WORK ITEM: Could you set down exactly the lines in the records below between the line holding "not-for-profit that teaches" and the line holding "download episode", inclusive?

RECORDS FOR PROCESSING:
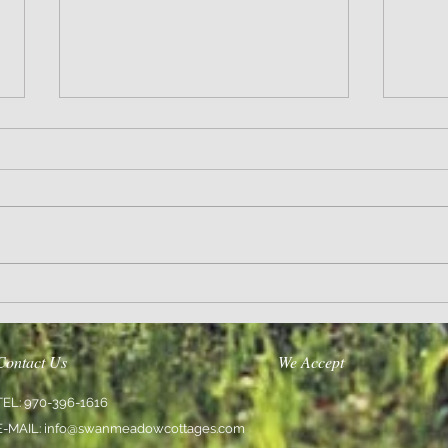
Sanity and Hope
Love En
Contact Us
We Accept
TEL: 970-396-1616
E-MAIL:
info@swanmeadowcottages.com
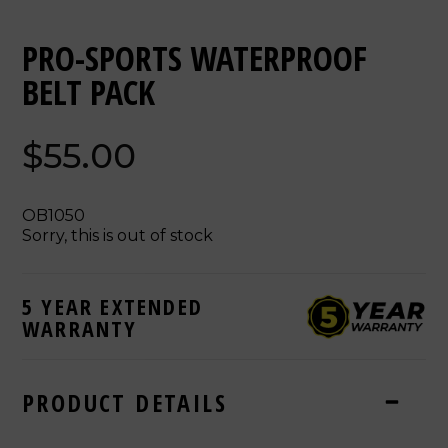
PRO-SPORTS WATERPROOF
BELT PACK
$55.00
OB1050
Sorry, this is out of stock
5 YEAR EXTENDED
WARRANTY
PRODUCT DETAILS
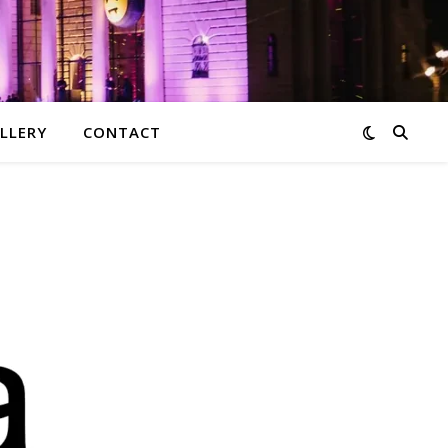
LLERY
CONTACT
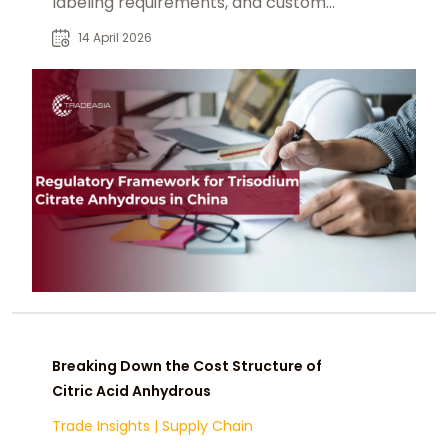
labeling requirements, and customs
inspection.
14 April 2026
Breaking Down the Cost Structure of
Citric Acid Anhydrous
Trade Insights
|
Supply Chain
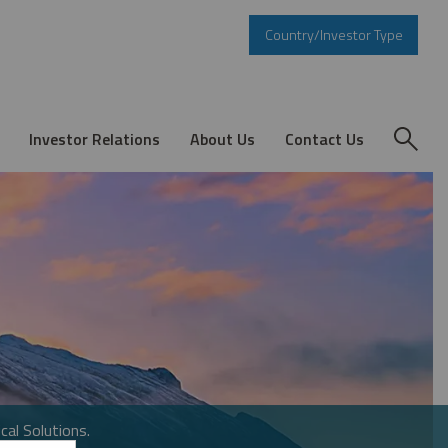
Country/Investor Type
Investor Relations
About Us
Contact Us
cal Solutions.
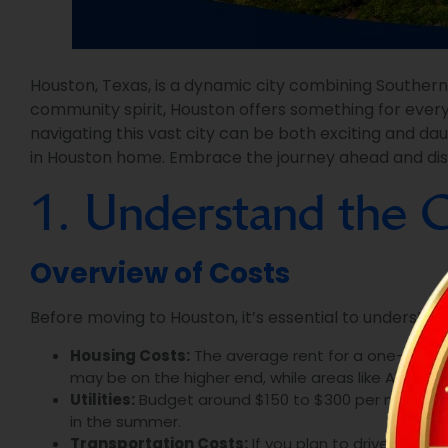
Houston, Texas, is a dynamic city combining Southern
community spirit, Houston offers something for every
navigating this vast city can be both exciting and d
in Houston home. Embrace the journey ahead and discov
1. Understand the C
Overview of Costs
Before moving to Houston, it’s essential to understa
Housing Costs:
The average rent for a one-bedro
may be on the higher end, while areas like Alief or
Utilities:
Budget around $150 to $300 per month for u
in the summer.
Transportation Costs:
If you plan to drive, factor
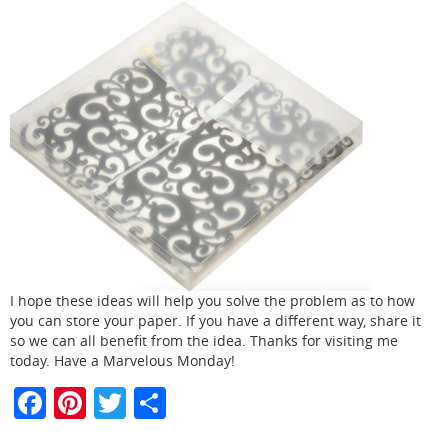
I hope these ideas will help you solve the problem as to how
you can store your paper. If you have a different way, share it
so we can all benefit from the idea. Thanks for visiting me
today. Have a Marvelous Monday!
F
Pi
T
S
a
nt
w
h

--

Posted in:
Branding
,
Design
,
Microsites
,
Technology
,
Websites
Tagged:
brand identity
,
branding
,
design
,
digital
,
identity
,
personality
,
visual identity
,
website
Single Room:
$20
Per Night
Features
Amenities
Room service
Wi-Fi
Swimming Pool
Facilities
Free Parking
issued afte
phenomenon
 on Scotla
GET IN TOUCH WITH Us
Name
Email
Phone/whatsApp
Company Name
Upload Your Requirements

--

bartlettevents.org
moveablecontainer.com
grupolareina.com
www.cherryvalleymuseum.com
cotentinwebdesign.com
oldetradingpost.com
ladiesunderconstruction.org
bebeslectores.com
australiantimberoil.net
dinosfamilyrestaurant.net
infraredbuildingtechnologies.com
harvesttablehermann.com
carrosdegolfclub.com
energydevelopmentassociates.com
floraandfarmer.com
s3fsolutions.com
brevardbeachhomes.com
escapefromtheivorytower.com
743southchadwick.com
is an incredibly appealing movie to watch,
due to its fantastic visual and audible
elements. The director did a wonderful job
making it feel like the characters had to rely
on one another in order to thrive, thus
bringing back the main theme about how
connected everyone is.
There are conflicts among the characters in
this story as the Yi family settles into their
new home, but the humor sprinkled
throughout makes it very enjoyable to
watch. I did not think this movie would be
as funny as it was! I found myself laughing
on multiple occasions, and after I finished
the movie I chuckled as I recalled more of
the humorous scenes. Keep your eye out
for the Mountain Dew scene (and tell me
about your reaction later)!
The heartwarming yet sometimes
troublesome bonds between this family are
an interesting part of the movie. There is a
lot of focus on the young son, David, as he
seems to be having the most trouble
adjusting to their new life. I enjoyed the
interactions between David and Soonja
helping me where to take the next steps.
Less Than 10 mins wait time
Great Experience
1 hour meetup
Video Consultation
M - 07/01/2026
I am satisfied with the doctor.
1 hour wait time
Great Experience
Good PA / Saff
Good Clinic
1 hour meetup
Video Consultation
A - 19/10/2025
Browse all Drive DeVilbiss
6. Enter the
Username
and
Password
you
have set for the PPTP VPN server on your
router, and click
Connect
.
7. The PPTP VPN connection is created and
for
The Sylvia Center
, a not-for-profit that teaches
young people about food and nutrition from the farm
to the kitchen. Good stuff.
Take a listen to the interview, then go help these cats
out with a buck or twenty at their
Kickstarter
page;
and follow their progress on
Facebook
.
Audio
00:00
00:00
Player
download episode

ANSWER FOR THIS EXERCISE:
, a not-for-profit that teaches
young people about food and nutrition from the farm
to the kitchen. Good stuff.
Take a listen to the interview, then go help these cats
out with a buck or twenty at their
Kickstarter
page;
and follow their progress on
Facebook
.
Audio
00:00
00:00
Player
download episode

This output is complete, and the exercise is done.